When can antepartum and postpartum care be billed separately?

When the global code doesn't apply — most often because care splits across providers or the patient changes insurance mid-pregnancy. A provider furnishing only antepartum care bills 59425 or 59426 based on visit count; postpartum-only care bills 59430. High-risk monitoring, extra ultrasounds, and genetic testing are also commonly billed outside the global package as carve-outs.

How does automation catch mid-pregnancy insurance changes?

A womens health benefits verification automation tool re-runs eligibility on a schedule across the pregnancy instead of checking once. When a Medicaid renewal, employer plan-year change, or Medicaid-to-commercial transition changes the active payer, the re-verification surfaces it near when it happens. You can then split the claim across the correct coverage rather than billing a global code no single payer will honor.
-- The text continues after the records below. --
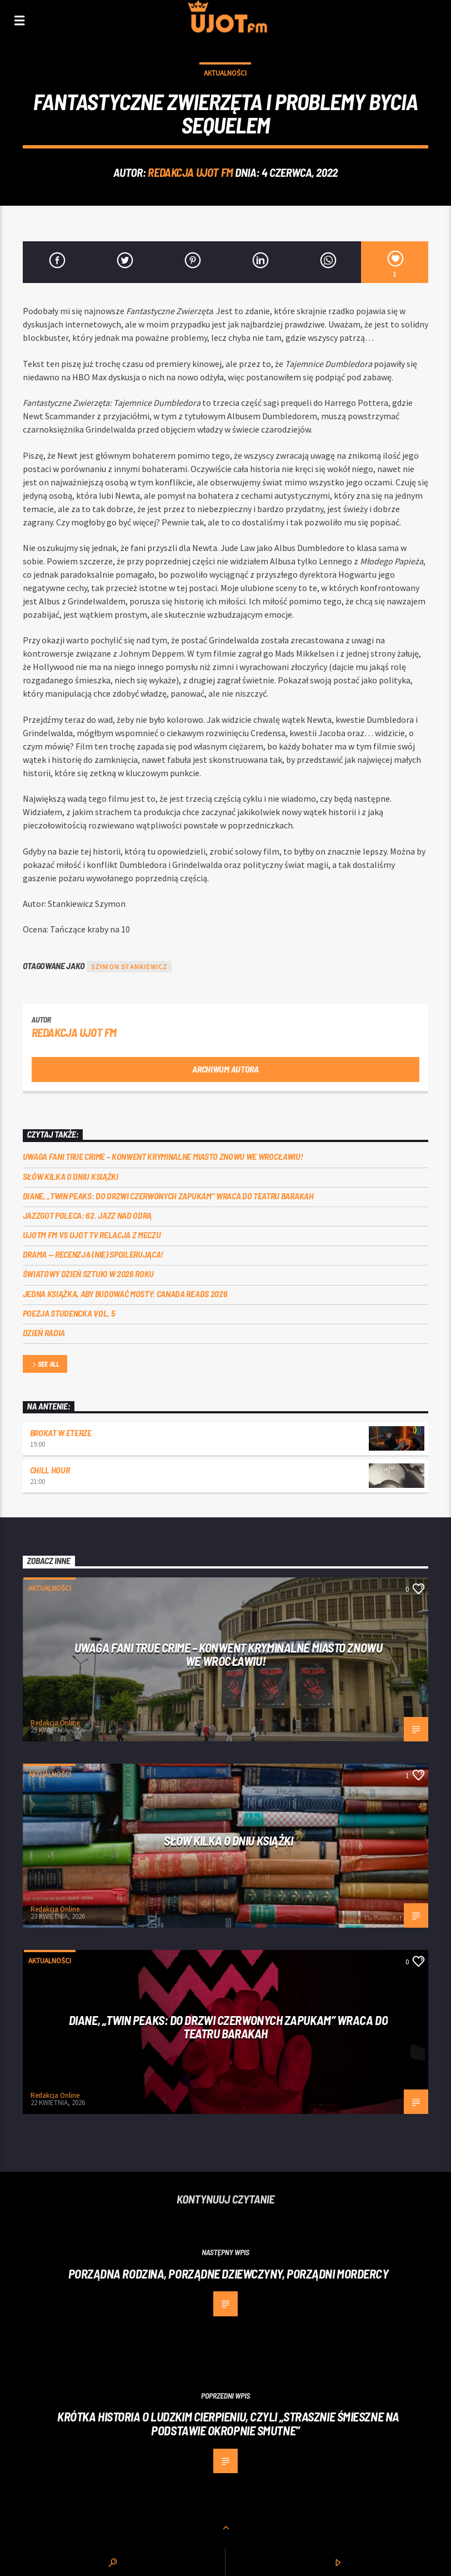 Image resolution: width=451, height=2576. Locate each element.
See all (45, 1364)
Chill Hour (50, 1470)
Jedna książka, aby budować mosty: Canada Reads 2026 (125, 1293)
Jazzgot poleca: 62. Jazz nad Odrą (87, 1215)
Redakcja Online (55, 1723)
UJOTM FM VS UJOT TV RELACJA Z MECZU (92, 1234)
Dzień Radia (44, 1332)
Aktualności (225, 73)
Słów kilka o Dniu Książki (70, 1176)
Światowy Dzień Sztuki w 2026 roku (88, 1273)
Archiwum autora (225, 1069)
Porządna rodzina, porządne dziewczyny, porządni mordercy (228, 2273)
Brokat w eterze (61, 1432)
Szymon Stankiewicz (129, 966)
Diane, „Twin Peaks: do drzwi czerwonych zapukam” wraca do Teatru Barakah (168, 1195)
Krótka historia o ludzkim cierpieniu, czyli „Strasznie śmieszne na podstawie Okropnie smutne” (228, 2423)
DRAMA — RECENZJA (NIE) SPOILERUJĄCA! (93, 1254)
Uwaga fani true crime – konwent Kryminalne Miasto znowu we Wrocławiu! (163, 1156)
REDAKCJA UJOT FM (190, 172)
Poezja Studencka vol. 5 (69, 1313)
Does benefits verification automation handle prior authorization for high-risk OB?

It flags prior auth requirements at the point a carve-out service is ordered — an MFM consult, fetal echocardiogram, detailed anatomy scan, or genetic test. The system checks whether the patient's payer requires authorization for that specific code and routes it before the service is performed, so you're not appealing a denial on care that's already been delivered.
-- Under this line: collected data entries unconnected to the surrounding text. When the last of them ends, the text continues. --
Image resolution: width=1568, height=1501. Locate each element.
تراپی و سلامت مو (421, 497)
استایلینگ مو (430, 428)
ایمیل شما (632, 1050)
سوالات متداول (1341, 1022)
Why do manual one-time eligibility checks fail for maternity?

Because a maternity episode runs about nine months, and a single first-trimester check can't see coverage changes, plan transitions, or carve-out services that appear later. By the time you drop the global charge, you're billing against months-old verification. Continuous, encounter-aware checking closes that gap, which is why one-time verification leaves so many maternity denials on the table.